What the task asks: Copy the full listing, changing nothing.

Exercise input:

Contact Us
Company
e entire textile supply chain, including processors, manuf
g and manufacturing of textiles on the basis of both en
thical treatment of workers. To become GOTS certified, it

Answer below:
Contact Us
Company
e entire textile supply chain, including processors, manuf
g and manufacturing of textiles on the basis of both en
thical treatment of workers. To become GOTS certified, it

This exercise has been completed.